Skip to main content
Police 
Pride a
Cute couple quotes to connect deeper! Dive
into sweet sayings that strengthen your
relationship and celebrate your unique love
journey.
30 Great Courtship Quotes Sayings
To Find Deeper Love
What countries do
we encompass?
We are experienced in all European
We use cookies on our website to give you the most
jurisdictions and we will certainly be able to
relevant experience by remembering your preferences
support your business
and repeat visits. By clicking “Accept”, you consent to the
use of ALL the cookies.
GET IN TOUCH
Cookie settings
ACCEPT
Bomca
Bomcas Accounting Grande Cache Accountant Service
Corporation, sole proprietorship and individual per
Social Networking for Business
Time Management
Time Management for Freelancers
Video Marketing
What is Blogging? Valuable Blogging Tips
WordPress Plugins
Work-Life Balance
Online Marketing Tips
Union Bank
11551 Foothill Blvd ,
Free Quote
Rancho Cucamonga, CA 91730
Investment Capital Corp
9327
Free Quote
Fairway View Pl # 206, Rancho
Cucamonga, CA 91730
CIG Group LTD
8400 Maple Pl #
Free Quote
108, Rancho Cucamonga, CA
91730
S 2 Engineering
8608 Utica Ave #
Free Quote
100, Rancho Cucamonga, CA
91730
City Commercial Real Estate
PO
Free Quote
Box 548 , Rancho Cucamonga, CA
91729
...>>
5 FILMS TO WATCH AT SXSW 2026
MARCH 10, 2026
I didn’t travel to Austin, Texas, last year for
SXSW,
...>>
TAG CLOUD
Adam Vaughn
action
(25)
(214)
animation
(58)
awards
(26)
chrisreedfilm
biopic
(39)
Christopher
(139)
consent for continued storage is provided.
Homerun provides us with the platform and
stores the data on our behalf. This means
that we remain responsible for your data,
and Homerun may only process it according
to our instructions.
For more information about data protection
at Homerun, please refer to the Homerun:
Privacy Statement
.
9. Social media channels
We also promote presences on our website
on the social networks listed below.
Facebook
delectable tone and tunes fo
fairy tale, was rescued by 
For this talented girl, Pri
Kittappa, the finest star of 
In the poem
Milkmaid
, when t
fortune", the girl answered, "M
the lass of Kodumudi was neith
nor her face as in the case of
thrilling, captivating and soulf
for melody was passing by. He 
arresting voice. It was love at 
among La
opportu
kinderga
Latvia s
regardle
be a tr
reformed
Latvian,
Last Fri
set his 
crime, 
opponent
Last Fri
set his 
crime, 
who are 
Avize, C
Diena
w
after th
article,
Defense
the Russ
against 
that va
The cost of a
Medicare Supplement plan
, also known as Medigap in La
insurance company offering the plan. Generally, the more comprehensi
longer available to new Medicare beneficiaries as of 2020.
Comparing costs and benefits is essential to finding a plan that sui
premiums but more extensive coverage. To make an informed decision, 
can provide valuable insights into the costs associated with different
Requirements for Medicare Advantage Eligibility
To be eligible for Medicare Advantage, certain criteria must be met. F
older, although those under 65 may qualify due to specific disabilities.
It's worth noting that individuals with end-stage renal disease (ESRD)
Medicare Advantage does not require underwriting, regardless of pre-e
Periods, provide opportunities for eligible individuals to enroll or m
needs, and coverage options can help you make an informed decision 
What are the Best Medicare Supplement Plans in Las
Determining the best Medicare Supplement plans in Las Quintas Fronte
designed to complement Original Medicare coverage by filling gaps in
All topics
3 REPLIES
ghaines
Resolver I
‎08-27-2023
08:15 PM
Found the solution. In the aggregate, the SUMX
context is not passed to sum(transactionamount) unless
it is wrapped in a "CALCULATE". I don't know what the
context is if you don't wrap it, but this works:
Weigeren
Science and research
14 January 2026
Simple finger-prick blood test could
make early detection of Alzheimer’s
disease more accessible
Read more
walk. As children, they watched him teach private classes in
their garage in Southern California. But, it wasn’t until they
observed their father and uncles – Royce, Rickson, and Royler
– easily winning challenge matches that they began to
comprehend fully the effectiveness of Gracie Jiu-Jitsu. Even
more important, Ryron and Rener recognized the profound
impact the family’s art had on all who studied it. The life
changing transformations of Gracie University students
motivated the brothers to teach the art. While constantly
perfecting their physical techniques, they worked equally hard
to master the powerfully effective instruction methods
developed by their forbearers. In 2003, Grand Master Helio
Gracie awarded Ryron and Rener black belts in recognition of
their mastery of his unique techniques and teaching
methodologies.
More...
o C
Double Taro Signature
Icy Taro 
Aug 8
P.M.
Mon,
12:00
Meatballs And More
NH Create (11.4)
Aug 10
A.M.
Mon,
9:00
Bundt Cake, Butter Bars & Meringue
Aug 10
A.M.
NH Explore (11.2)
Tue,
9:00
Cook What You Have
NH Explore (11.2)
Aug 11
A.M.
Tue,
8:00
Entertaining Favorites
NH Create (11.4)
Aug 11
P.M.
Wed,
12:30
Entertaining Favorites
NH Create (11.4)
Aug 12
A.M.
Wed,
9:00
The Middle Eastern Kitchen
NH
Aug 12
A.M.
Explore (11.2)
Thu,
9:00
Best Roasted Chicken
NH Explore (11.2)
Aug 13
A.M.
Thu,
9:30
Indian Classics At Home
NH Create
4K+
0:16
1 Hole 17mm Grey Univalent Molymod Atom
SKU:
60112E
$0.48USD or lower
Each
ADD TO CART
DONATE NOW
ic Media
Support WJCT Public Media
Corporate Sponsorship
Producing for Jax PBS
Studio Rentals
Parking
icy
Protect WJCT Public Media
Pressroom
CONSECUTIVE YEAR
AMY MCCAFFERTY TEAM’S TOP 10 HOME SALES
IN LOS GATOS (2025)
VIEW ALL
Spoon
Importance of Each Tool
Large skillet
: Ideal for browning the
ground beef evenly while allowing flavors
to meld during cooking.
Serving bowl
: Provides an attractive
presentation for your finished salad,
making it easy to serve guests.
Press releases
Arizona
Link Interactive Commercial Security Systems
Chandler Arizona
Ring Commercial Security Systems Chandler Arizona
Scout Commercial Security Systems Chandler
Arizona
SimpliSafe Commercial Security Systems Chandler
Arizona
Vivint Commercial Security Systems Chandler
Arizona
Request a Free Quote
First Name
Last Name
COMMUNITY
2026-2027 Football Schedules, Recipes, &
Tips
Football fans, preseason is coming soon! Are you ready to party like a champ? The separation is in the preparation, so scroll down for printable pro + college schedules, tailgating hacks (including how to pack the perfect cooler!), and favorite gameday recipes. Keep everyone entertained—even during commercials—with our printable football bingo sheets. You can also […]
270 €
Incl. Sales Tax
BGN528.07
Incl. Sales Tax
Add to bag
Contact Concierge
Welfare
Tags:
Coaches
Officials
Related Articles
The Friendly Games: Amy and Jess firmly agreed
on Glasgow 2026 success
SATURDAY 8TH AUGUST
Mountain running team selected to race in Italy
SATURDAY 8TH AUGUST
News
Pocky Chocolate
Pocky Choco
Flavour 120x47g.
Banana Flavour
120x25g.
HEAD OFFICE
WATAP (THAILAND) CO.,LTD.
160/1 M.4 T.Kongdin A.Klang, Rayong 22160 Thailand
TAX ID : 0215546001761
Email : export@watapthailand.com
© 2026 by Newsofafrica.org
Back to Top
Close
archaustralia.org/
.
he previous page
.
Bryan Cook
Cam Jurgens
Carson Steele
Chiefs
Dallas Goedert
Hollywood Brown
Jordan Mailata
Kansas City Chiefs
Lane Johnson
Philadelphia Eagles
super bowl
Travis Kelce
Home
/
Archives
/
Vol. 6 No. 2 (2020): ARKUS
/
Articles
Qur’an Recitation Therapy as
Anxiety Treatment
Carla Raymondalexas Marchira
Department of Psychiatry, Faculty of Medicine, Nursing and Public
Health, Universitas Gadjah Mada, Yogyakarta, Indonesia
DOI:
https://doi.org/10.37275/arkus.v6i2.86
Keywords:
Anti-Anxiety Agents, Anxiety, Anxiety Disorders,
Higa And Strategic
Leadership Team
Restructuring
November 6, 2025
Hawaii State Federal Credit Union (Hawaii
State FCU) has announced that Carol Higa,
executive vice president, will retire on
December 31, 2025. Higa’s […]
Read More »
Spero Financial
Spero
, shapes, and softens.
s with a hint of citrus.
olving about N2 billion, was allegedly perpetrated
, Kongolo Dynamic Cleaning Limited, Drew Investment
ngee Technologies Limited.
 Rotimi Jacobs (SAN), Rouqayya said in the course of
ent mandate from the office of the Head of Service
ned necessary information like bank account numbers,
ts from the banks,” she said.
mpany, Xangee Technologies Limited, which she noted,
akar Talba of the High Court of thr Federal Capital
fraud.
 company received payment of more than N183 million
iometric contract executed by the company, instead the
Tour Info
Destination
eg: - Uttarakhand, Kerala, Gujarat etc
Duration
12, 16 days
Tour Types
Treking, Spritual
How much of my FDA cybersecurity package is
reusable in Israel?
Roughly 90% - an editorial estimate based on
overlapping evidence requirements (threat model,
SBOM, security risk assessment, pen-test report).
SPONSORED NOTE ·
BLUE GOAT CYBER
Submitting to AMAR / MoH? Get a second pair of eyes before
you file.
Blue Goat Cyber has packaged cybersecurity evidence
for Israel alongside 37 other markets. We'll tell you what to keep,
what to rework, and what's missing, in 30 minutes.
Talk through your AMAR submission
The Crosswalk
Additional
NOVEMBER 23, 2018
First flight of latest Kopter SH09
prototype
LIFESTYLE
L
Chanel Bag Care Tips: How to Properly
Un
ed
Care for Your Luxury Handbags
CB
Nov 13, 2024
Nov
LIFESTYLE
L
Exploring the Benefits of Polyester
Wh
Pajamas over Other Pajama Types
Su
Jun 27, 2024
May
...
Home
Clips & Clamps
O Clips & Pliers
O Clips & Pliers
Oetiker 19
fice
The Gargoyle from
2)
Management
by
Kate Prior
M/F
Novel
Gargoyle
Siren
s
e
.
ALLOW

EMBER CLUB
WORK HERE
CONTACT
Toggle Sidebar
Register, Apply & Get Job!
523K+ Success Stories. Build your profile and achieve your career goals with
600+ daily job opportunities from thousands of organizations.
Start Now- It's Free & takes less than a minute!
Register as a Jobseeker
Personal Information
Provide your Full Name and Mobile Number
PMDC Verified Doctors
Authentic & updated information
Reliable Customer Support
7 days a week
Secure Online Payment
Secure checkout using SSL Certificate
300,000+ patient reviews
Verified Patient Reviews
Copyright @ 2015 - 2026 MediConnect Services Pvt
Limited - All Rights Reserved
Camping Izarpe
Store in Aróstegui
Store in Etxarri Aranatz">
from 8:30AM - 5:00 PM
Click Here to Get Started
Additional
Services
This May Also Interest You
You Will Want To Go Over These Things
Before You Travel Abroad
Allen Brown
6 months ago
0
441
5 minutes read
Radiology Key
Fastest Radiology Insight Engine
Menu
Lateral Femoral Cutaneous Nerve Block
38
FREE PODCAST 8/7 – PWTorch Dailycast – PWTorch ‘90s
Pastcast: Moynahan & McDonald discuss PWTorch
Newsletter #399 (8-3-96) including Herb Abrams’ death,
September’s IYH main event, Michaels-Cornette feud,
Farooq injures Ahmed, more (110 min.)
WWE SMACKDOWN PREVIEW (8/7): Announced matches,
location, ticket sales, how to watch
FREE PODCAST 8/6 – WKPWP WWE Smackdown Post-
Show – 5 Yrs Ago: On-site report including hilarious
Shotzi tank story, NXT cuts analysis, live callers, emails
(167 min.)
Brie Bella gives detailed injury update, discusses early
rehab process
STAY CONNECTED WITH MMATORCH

What to do ->
Between the first line of the entries above and the line with "stores the data on our behalf. This means", both included, copy every line exactly and nothing outside that range.

Exercise output ->
Skip to main content
Police 
Pride a
Cute couple quotes to connect deeper! Dive
into sweet sayings that strengthen your
relationship and celebrate your unique love
journey.
30 Great Courtship Quotes Sayings
To Find Deeper Love
What countries do
we encompass?
We are experienced in all European
We use cookies on our website to give you the most
jurisdictions and we will certainly be able to
relevant experience by remembering your preferences
support your business
and repeat visits. By clicking “Accept”, you consent to the
use of ALL the cookies.
GET IN TOUCH
Cookie settings
ACCEPT
Bomca
Bomcas Accounting Grande Cache Accountant Service
Corporation, sole proprietorship and individual per
Social Networking for Business
Time Management
Time Management for Freelancers
Video Marketing
What is Blogging? Valuable Blogging Tips
WordPress Plugins
Work-Life Balance
Online Marketing Tips
Union Bank
11551 Foothill Blvd ,
Free Quote
Rancho Cucamonga, CA 91730
Investment Capital Corp
9327
Free Quote
Fairway View Pl # 206, Rancho
Cucamonga, CA 91730
CIG Group LTD
8400 Maple Pl #
Free Quote
108, Rancho Cucamonga, CA
91730
S 2 Engineering
8608 Utica Ave #
Free Quote
100, Rancho Cucamonga, CA
91730
City Commercial Real Estate
PO
Free Quote
Box 548 , Rancho Cucamonga, CA
91729
...>>
5 FILMS TO WATCH AT SXSW 2026
MARCH 10, 2026
I didn’t travel to Austin, Texas, last year for
SXSW,
...>>
TAG CLOUD
Adam Vaughn
action
(25)
(214)
animation
(58)
awards
(26)
chrisreedfilm
biopic
(39)
Christopher
(139)
consent for continued storage is provided.
Homerun provides us with the platform and
stores the data on our behalf. This means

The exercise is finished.